### WHAT IS EXPECTED
Copy each line in the data below that contains the word "apply".

[Page images and extracted text]
---------------

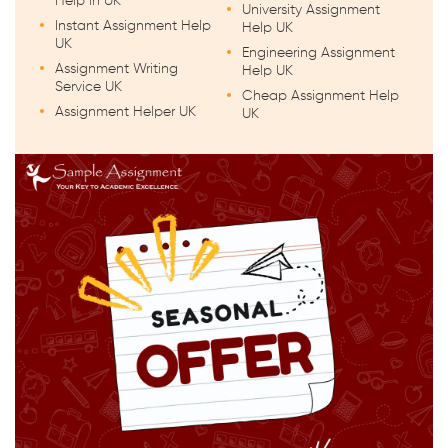
Help in UK
University Assignment
Instant Assignment Help
Help UK
UK
Engineering Assignment
Assignment Writing
Help UK
Service UK
Cheap Assignment Help
Assignment Helper UK
UK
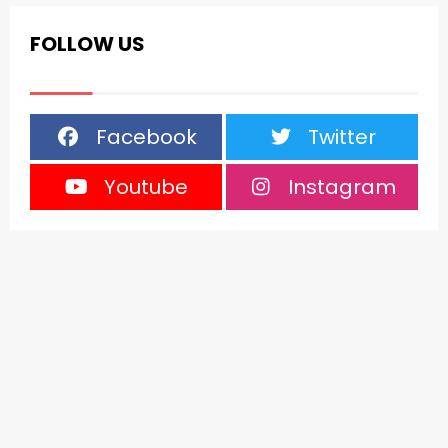
FOLLOW US
Facebook
Twitter
Youtube
Instagram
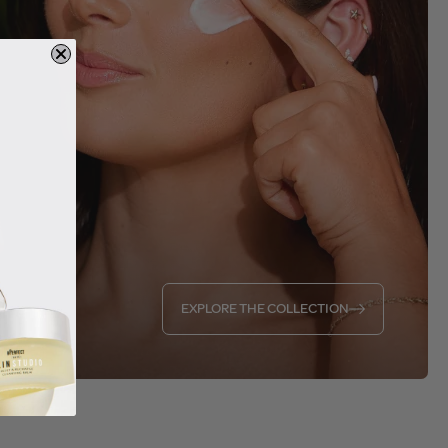
EXPLORE THE COLLECTION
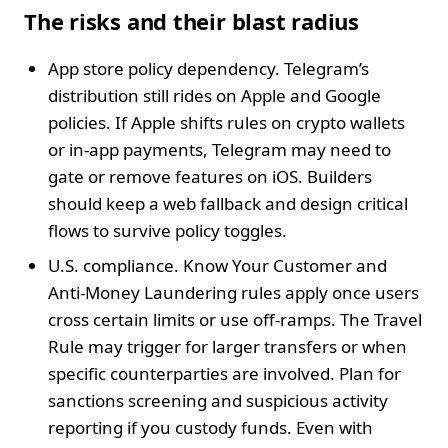
The risks and their blast radius
App store policy dependency. Telegram’s
distribution still rides on Apple and Google
policies. If Apple shifts rules on crypto wallets
or in‑app payments, Telegram may need to
gate or remove features on iOS. Builders
should keep a web fallback and design critical
flows to survive policy toggles.
U.S. compliance. Know Your Customer and
Anti‑Money Laundering rules apply once users
cross certain limits or use off‑ramps. The Travel
Rule may trigger for larger transfers or when
specific counterparties are involved. Plan for
sanctions screening and suspicious activity
reporting if you custody funds. Even with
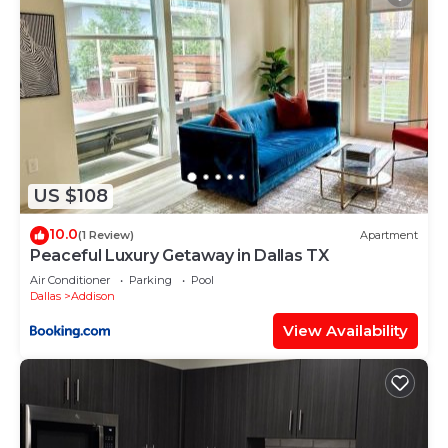
US $108
10.0
(1 Review)
Apartment
Peaceful Luxury Getaway in Dallas TX
Air Conditioner
Parking
Pool
Dallas
Addison
View Availability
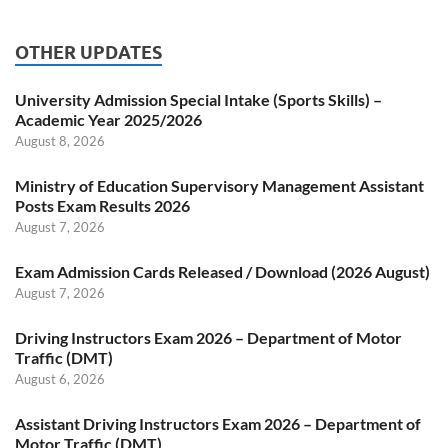
OTHER UPDATES
University Admission Special Intake (Sports Skills) –
Academic Year 2025/2026
August 8, 2026
Ministry of Education Supervisory Management Assistant
Posts Exam Results 2026
August 7, 2026
Exam Admission Cards Released / Download (2026 August)
August 7, 2026
Driving Instructors Exam 2026 – Department of Motor
Traffic (DMT)
August 6, 2026
Assistant Driving Instructors Exam 2026 – Department of
Motor Traffic (DMT)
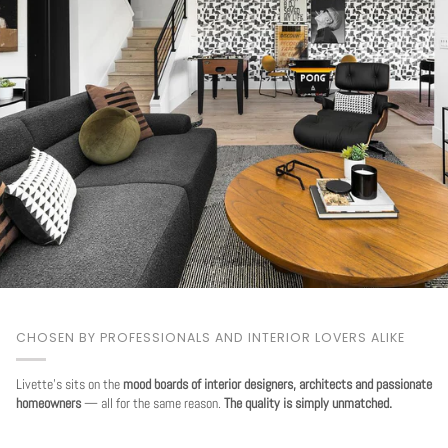
CHOSEN BY PROFESSIONALS AND INTERIOR LOVERS ALIKE
Livette's sits on the
mood boards of interior designers, architects and passionate
homeowners
— all for the same reason.
The quality is simply unmatched.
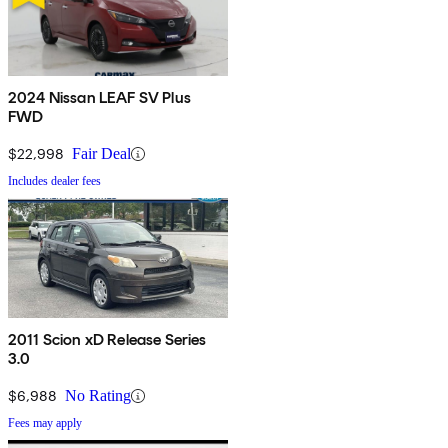
2024 Nissan LEAF SV Plus
FWD
$22,998
Fair Deal
Includes dealer fees
2011 Scion xD Release Series
3.0
$6,988
No Rating
Fees may apply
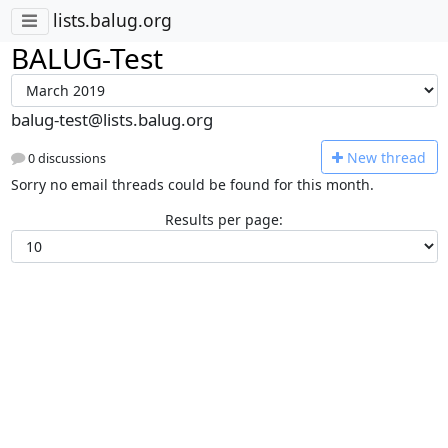
lists.balug.org
BALUG-Test
balug-test@lists.balug.org
N
ew thread
0 discussions
Sorry no email threads could be found for this month.
Results per page:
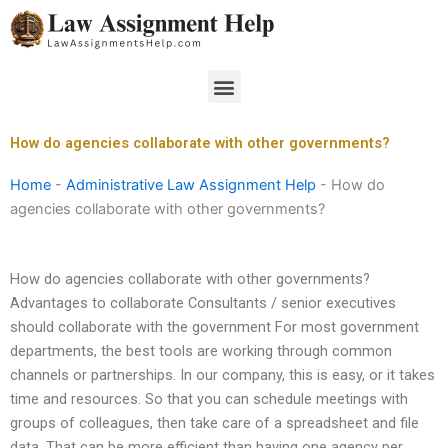
Skip
to
content
Menu
How do agencies collaborate with other governments?
Home
-
Administrative Law Assignment Help
-
How do
agencies collaborate with other governments?
How do agencies collaborate with other governments?
Advantages to collaborate Consultants / senior executives
should collaborate with the government For most government
departments, the best tools are working through common
channels or partnerships. In our company, this is easy, or it takes
time and resources. So that you can schedule meetings with
groups of colleagues, then take care of a spreadsheet and file
data. That can be more efficient than having one agency per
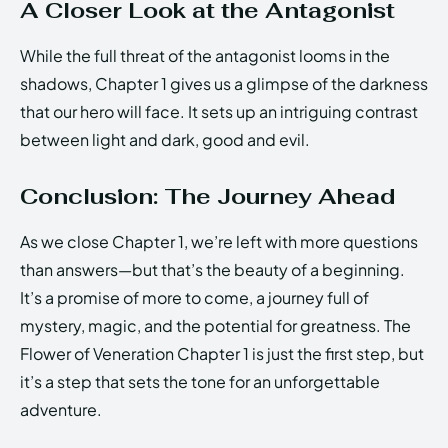
A Closer Look at the Antagonist
While the full threat of the antagonist looms in the
shadows, Chapter 1 gives us a glimpse of the darkness
that our hero will face. It sets up an intriguing contrast
between light and dark, good and evil.
Conclusion: The Journey Ahead
As we close Chapter 1, we’re left with more questions
than answers—but that’s the beauty of a beginning.
It’s a promise of more to come, a journey full of
mystery, magic, and the potential for greatness. The
Flower of Veneration Chapter 1 is just the first step, but
it’s a step that sets the tone for an unforgettable
adventure.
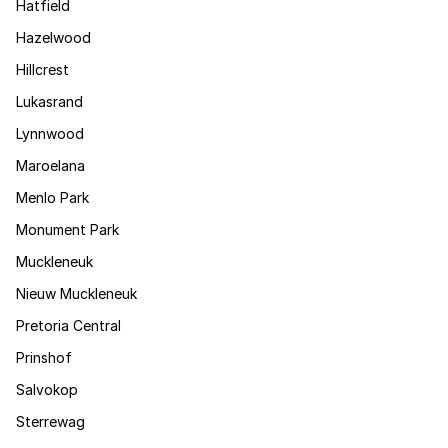
Hatfield
Hazelwood
Hillcrest
Lukasrand
Lynnwood
Maroelana
Menlo Park
Monument Park
Muckleneuk
Nieuw Muckleneuk
Pretoria Central
Prinshof
Salvokop
Sterrewag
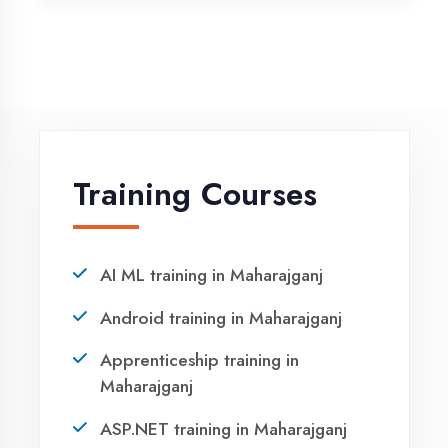
Vocational training in Maharajganj
Winter training in Maharajganj
NEED HELP ?
Request a quote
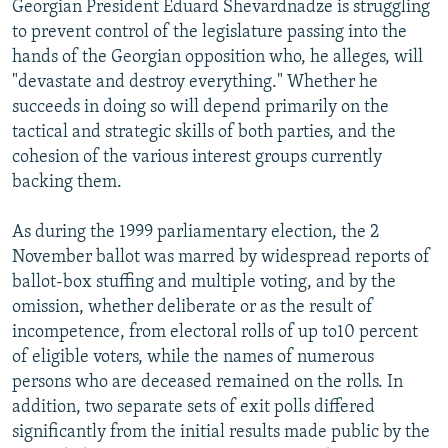
Georgian President Eduard Shevardnadze is struggling
NEWSLETTERS
SERBIA
RFE/RL INVESTIGATES
to prevent control of the legislature passing into the
PODCASTS
SCHEMES
WIDER EUROPE BY RIKARD JOZWIAK
hands of the Georgian opposition who, he alleges, will
"devastate and destroy everything." Whether he
SHARE TIPS SECURELY
SYSTEMA
THE RUNDOWN
MAJLIS
succeeds in doing so will depend primarily on the
BYPASS BLOCKING
tactical and strategic skills of both parties, and the
cohesion of the various interest groups currently
ABOUT RFE/RL
backing them.
CONTACT US
As during the 1999 parliamentary election, the 2
Subscribe
November ballot was marred by widespread reports of
ballot-box stuffing and multiple voting, and by the
FOLLOW US
omission, whether deliberate or as the result of
incompetence, from electoral rolls of up to10 percent
of eligible voters, while the names of numerous
persons who are deceased remained on the rolls. In
addition, two separate sets of exit polls differed
significantly from the initial results made public by the
All RFE/RL sites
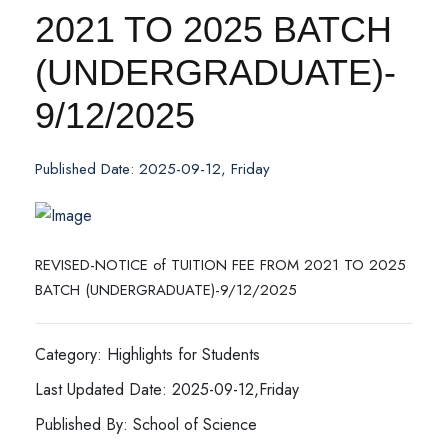
2021 TO 2025 BATCH
(UNDERGRADUATE)-
9/12/2025
Published Date: 2025-09-12, Friday
REVISED-NOTICE of TUITION FEE FROM 2021 TO 2025
BATCH (UNDERGRADUATE)-9/12/2025
Category: Highlights for Students
Last Updated Date: 2025-09-12,Friday
Published By: School of Science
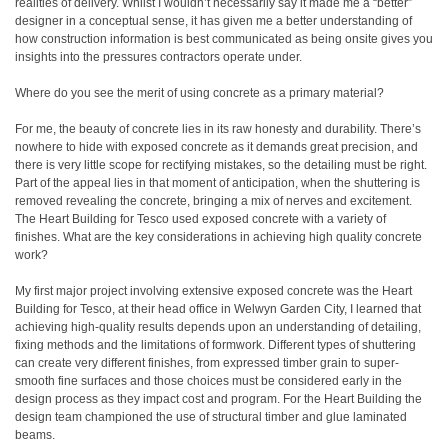
realities of delivery. Whilst I wouldn’t necessarily say it made me a “better”
designer in a conceptual sense, it has given me a better understanding of
how construction information is best communicated as being onsite gives you
insights into the pressures contractors operate under.
Where do you see the merit of using concrete as a primary material?
For me, the beauty of concrete lies in its raw honesty and durability. There’s
nowhere to hide with exposed concrete as it demands great precision, and
there is very little scope for rectifying mistakes, so the detailing must be right.
Part of the appeal lies in that moment of anticipation, when the shuttering is
removed revealing the concrete, bringing a mix of nerves and excitement.
The Heart Building for Tesco used exposed concrete with a variety of
finishes. What are the key considerations in achieving high quality concrete
work?
My first major project involving extensive exposed concrete was the Heart
Building for Tesco, at their head office in Welwyn Garden City, I learned that
achieving high-quality results depends upon an understanding of detailing,
fixing methods and the limitations of formwork. Different types of shuttering
can create very different finishes, from expressed timber grain to super-
smooth fine surfaces and those choices must be considered early in the
design process as they impact cost and program. For the Heart Building the
design team championed the use of structural timber and glue laminated
beams.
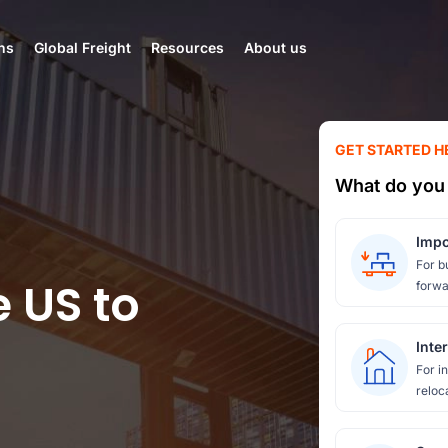
ns
Global Freight
Resources
About us
GET STARTED H
What do you 
Impo
For b
e US to
forwa
Inte
For i
reloc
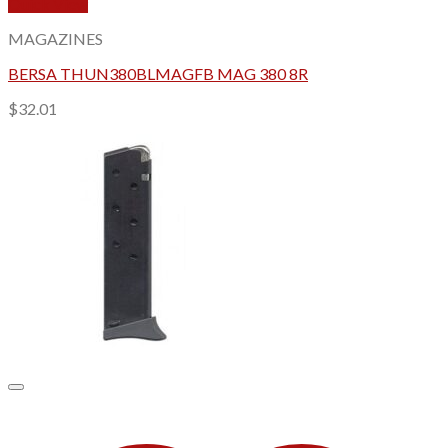
Quick View
MAGAZINES
BERSA THUN380BLMAGFB MAG 380 8R
$
32.01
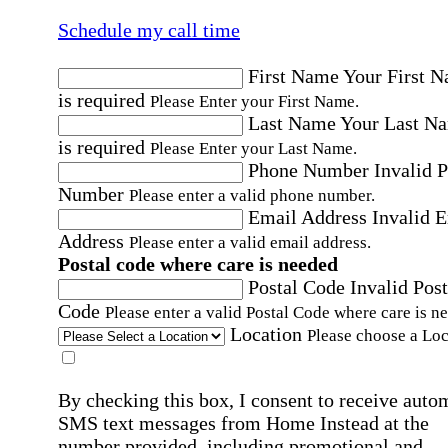
Schedule my call time
First Name
Your First 
is required
Please Enter your First Name.
Last Name
Your Last N
is required
Please Enter your Last Name.
Phone Number
Invalid 
Number
Please enter a valid phone number.
Email Address
Invalid 
Address
Please enter a valid email address.
Postal code where care is needed
Postal Code
Invalid Post
Code
Please enter a valid Postal Code where care is n
Location
Please choose a Loc
By checking this box, I consent to receive auto
SMS text messages from Home Instead at the
number provided, including promotional and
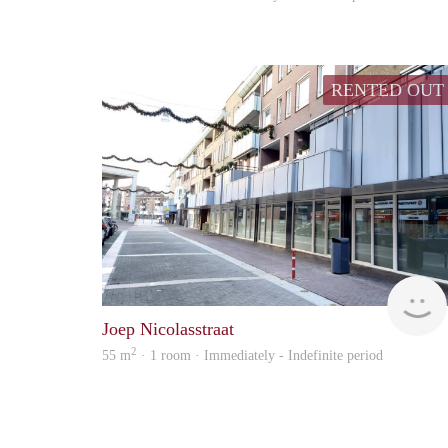
RENTED OUT
Joep Nicolasstraat
2
55 m
· 1 room · Immediately - Indefinite period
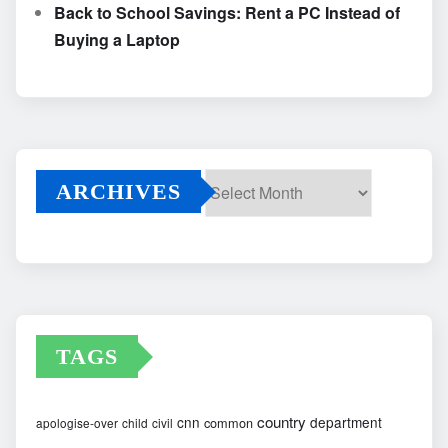
Back to School Savings: Rent a PC Instead of
Buying a Laptop
ARCHIVES
Archives
TAGS
country
cnn
department
common
apologise-over
child
civil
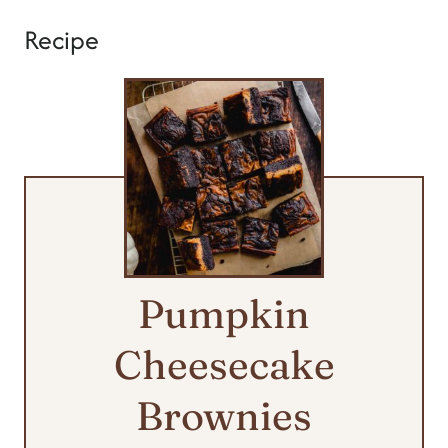
Recipe
Pumpkin
Cheesecake
Brownies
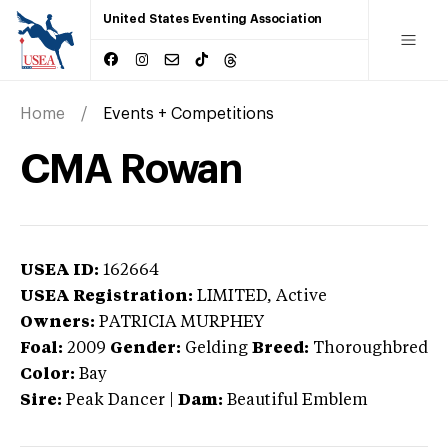
United States Eventing Association
Home
Events + Competitions
CMA Rowan
USEA ID:
162664
USEA Registration:
LIMITED
, Active
Owners:
PATRICIA MURPHEY
Foal:
2009
Gender:
Gelding
Breed:
Thoroughbred
Color:
Bay
Sire:
Peak Dancer
|
Dam:
Beautiful Emblem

---------------

### WRITTEN REPLY
Anti‑Money Laundering rules apply once users
Fees may apply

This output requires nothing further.